REQUIRED ACTION —
In the records, find every line with the word "column" and copy it out.

'''

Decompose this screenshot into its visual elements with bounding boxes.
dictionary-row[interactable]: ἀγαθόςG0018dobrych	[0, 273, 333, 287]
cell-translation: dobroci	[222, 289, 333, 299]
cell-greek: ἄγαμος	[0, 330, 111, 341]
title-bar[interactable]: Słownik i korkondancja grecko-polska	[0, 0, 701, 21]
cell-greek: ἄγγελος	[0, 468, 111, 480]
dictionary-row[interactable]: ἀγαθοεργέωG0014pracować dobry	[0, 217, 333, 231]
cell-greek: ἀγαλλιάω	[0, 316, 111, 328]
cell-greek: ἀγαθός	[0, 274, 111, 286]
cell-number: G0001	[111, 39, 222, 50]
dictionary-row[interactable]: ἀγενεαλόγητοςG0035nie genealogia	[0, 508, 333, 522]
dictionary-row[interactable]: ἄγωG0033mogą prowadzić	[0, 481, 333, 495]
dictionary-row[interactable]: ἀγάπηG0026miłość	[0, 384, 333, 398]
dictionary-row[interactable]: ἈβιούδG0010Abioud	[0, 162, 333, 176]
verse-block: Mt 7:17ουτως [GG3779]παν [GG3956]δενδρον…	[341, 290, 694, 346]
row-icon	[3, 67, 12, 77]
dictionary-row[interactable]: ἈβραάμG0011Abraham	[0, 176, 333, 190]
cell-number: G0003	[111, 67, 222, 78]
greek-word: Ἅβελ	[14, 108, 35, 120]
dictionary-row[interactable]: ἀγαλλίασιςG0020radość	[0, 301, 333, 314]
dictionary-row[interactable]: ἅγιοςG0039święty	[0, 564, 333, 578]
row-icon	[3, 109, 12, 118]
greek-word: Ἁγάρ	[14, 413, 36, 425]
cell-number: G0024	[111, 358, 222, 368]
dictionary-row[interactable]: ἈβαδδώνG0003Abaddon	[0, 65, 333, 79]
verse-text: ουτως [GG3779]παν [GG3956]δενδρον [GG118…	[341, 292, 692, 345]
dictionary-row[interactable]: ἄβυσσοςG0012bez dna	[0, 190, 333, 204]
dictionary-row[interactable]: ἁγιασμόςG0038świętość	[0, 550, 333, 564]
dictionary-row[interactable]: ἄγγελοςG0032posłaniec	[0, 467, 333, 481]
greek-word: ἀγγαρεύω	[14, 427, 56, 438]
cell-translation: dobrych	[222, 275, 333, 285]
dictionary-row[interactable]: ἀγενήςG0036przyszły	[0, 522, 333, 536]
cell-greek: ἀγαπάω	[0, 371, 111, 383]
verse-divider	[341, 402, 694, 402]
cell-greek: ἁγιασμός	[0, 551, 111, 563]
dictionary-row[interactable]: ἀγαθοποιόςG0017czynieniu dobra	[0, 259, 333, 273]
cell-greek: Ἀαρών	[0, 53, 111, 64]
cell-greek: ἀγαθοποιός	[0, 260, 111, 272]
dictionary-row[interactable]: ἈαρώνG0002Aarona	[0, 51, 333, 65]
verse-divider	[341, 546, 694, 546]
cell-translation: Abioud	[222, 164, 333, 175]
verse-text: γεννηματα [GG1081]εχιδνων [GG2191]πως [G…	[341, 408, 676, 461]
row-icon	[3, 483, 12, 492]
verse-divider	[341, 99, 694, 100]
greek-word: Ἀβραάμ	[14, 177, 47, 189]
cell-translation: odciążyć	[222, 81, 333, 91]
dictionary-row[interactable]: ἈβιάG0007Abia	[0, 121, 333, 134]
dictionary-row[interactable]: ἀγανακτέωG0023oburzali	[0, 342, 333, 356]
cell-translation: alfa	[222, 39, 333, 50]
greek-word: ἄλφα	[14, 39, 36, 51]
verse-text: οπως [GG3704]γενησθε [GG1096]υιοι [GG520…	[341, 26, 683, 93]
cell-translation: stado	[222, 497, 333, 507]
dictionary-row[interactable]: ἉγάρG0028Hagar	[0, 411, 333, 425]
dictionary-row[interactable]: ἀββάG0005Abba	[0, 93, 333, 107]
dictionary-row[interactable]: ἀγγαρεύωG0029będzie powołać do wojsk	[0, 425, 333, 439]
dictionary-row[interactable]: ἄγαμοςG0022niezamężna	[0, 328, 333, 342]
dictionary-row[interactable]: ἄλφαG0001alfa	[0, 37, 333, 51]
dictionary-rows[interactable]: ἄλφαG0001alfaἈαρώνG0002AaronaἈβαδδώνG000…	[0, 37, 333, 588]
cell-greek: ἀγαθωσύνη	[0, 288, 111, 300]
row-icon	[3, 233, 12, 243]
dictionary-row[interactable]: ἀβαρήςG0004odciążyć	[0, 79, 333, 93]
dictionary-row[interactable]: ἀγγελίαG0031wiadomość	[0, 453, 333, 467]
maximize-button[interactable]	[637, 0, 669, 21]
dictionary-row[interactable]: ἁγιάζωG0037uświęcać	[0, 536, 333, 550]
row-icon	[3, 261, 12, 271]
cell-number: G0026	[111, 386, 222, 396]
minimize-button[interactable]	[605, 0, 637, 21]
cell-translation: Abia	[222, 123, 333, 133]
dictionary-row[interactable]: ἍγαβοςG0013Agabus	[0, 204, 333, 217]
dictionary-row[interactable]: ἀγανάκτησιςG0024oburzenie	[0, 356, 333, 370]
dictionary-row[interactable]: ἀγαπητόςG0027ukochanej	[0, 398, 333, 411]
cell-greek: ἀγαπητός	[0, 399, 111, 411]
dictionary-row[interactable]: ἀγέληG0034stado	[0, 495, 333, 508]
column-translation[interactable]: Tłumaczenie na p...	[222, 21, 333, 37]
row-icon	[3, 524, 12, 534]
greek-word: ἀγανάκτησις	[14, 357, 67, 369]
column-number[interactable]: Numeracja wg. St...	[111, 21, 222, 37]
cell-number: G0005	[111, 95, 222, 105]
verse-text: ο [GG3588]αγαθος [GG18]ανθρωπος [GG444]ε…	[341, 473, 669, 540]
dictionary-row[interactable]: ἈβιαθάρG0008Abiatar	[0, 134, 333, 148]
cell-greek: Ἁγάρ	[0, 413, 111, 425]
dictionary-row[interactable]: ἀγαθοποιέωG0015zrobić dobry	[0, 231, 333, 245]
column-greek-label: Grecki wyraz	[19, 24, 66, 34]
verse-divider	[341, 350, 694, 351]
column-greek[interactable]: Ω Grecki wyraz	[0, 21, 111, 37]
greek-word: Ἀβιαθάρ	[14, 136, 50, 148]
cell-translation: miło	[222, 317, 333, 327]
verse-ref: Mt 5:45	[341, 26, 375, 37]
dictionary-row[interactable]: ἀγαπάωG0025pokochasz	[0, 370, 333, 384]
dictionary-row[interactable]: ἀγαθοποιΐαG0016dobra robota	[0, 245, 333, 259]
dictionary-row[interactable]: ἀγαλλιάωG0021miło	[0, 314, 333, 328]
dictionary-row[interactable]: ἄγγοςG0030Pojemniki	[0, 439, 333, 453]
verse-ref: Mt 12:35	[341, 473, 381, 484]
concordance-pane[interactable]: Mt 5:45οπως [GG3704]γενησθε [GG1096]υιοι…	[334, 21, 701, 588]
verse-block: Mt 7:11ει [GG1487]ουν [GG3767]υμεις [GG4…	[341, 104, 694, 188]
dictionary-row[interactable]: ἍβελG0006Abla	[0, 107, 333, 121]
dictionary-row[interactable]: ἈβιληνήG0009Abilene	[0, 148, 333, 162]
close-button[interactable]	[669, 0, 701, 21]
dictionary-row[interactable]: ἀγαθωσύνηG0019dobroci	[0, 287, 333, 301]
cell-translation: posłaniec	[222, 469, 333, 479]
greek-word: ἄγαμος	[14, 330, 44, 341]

'''

EXERCISE ANSWER —
column-translation[interactable]: Tłumaczenie na p...	[222, 21, 333, 37]
column-number[interactable]: Numeracja wg. St...	[111, 21, 222, 37]
column-greek-label: Grecki wyraz	[19, 24, 66, 34]
column-greek[interactable]: Ω Grecki wyraz	[0, 21, 111, 37]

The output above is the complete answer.